When Albie’s mum dies, it’s natural he should wonder where she’s gone. His parents are both scientists and they usually have all the answers. Dad mutters something about Albie’s mum being alive and with them in a parallel universe. So Albie finds a box, his mum’s computer and a rotting banana, and sends himself through time and space to find her…
If you’re looking for a kidlit book that tackles grief in a fresh, moving and ultimately mature way, look no further than The Many Worlds of Albie Bright. I don’t think I’ve been so emotionally affected by a middle grade book since A Monster Calls.
We meet Albie just after he loses his mum. It’s a difficult balance to introduce a main character with the added aspect of grief, but Christopher Edge manages to flesh out Albie as a person with wants and needs and a personality who just happens to be grieving. I really enjoyed Albie’s character–he was smart and introverted and brave.
The tension between Albie, his dad, and his grandpa was palpable at the beginning of the book, and Christopher Edge captured the emotionally charged atmosphere perfectly. Albie’s feelings of being adrift, the distance from his dad and his classmates were also explored in a beautiful way.

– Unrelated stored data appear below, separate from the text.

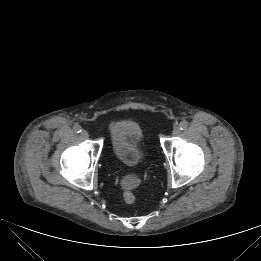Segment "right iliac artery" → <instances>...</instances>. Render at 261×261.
Masks as SVG:
<instances>
[{
	"instance_id": "right-iliac-artery-1",
	"label": "right iliac artery",
	"mask_w": 261,
	"mask_h": 261,
	"mask_svg": "<svg viewBox=\"0 0 261 261\" xmlns=\"http://www.w3.org/2000/svg\"><path fill=\"white\" fill-rule=\"evenodd\" d=\"M74 131H75L76 133H80V132L82 131L81 126H80V125H75V126H74Z\"/></svg>"
}]
</instances>
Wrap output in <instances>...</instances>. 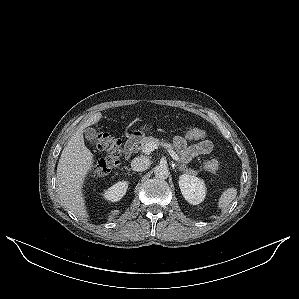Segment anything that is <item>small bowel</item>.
Wrapping results in <instances>:
<instances>
[{
    "mask_svg": "<svg viewBox=\"0 0 299 299\" xmlns=\"http://www.w3.org/2000/svg\"><path fill=\"white\" fill-rule=\"evenodd\" d=\"M173 144L184 162H189L197 156L207 155L213 150V143L210 140H201L195 144L188 145L182 136H176Z\"/></svg>",
    "mask_w": 299,
    "mask_h": 299,
    "instance_id": "obj_1",
    "label": "small bowel"
}]
</instances>
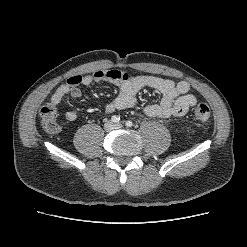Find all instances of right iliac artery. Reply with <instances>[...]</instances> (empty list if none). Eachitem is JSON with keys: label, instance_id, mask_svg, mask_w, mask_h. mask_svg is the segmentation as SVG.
<instances>
[{"label": "right iliac artery", "instance_id": "right-iliac-artery-1", "mask_svg": "<svg viewBox=\"0 0 247 247\" xmlns=\"http://www.w3.org/2000/svg\"><path fill=\"white\" fill-rule=\"evenodd\" d=\"M111 121L114 123H118L120 121V117L117 115H114L111 117Z\"/></svg>", "mask_w": 247, "mask_h": 247}]
</instances>
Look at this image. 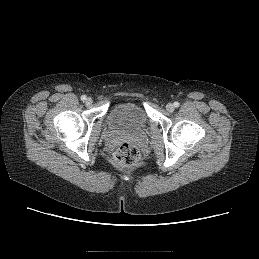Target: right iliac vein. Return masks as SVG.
<instances>
[{
  "instance_id": "63e3f726",
  "label": "right iliac vein",
  "mask_w": 259,
  "mask_h": 259,
  "mask_svg": "<svg viewBox=\"0 0 259 259\" xmlns=\"http://www.w3.org/2000/svg\"><path fill=\"white\" fill-rule=\"evenodd\" d=\"M85 103H86V105H91L92 103H93V100H92V98H87L86 100H85Z\"/></svg>"
}]
</instances>
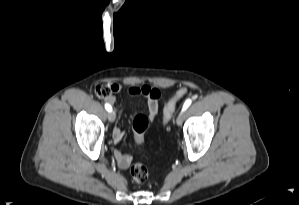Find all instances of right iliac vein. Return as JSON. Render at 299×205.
<instances>
[{"mask_svg": "<svg viewBox=\"0 0 299 205\" xmlns=\"http://www.w3.org/2000/svg\"><path fill=\"white\" fill-rule=\"evenodd\" d=\"M108 119H109L110 122H114V121H115V119H116V114H115L114 111H110V112L108 113Z\"/></svg>", "mask_w": 299, "mask_h": 205, "instance_id": "1", "label": "right iliac vein"}]
</instances>
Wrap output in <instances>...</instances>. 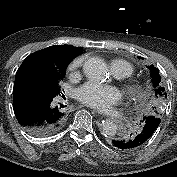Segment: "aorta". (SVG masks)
<instances>
[{"instance_id": "762f6f07", "label": "aorta", "mask_w": 177, "mask_h": 177, "mask_svg": "<svg viewBox=\"0 0 177 177\" xmlns=\"http://www.w3.org/2000/svg\"><path fill=\"white\" fill-rule=\"evenodd\" d=\"M84 74L93 81H101L107 77L106 63L99 57L88 58L83 65ZM102 134L108 137L114 136L117 126L110 120H106L101 127Z\"/></svg>"}]
</instances>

I LOVED Albie’s solution to losing mum–finding her in a parallel universe. The science behind Albie’s ‘experiment’ was explained really well, and the adventures Albie got up to were funny and moving. I can’t say too much more about the plot because SPOILERS, but it was beautifully done, and the climax of the novel had me in floods of tears.
The Many Worlds of Albie Bright is a quick read that I found to be completely unputdownable. It was written in a beautifully, haunting way that tugged at my heart strings. The plot was compelling and original, and there were Back to the Future references, which just added another level of awesome to this story. Basically, this book rocked, and you should read it.